▸ **What the task asks**: Give back, word for word, only the lines from the one containing "plataforma para aprender inglés" to the end of the listing below.

▸ **Data for the task**:

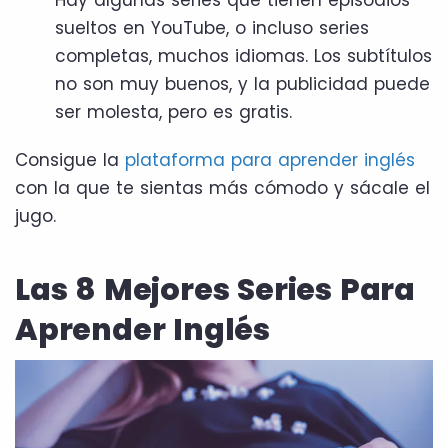
sueltos en YouTube, o incluso series
completas, muchos idiomas. Los subtítulos
no son muy buenos, y la publicidad puede
ser molesta, pero es gratis.
Consigue la
plataforma para aprender inglés
con la que te sientas más cómodo y sácale el
jugo.
Las 8 Mejores Series Para
Aprender Inglés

▸ **Task output**:
plataforma para aprender inglés
con la que te sientas más cómodo y sácale el
jugo.
Las 8 Mejores Series Para
Aprender Inglés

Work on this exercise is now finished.